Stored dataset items
.....
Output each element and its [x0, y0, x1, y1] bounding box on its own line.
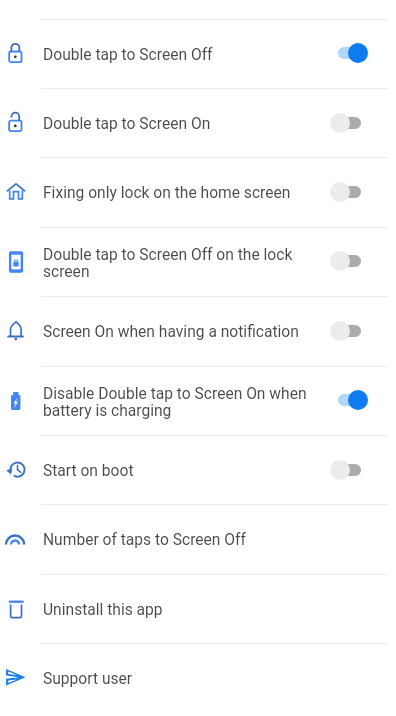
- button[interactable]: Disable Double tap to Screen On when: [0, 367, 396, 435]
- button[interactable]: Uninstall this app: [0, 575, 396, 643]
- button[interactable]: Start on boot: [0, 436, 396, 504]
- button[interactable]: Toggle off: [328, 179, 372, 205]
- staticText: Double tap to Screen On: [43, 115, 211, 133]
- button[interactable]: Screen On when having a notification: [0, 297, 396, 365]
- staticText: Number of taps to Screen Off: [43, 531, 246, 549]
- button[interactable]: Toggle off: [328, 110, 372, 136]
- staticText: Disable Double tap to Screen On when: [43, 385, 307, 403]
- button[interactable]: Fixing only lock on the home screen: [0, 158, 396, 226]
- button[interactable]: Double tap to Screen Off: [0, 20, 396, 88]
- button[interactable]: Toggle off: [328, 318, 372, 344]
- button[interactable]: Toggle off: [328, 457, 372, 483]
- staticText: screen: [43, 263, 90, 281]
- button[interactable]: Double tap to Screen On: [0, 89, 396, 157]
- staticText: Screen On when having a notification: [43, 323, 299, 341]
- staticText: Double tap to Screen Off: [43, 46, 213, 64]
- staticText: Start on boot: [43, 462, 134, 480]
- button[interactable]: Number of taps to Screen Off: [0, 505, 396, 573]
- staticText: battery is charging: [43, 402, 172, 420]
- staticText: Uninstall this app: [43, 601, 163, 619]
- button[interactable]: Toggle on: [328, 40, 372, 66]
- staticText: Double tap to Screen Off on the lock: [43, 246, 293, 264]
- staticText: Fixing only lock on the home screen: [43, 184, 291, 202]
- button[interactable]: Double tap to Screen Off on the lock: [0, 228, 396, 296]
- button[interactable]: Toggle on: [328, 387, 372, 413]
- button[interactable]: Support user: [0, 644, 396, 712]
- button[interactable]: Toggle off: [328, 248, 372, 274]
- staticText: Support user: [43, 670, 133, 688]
.....
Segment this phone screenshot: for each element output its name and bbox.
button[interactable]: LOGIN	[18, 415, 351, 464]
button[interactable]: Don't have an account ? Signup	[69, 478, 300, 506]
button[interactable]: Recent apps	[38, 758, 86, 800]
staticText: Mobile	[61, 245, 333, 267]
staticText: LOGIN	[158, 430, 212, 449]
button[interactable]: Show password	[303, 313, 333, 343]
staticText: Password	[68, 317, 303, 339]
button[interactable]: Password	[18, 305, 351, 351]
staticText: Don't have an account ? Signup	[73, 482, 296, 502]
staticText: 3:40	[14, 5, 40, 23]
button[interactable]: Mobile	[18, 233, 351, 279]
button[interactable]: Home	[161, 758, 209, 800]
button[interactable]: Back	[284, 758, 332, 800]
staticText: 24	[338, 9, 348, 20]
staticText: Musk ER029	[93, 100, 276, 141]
.....
Problem details:
Scan the data above for the string "notification". Copy every line in which it appears.

Answer below:
- button[interactable]: Screen On when having a notification: [0, 297, 396, 365]
- staticText: Screen On when having a notification: [43, 323, 299, 341]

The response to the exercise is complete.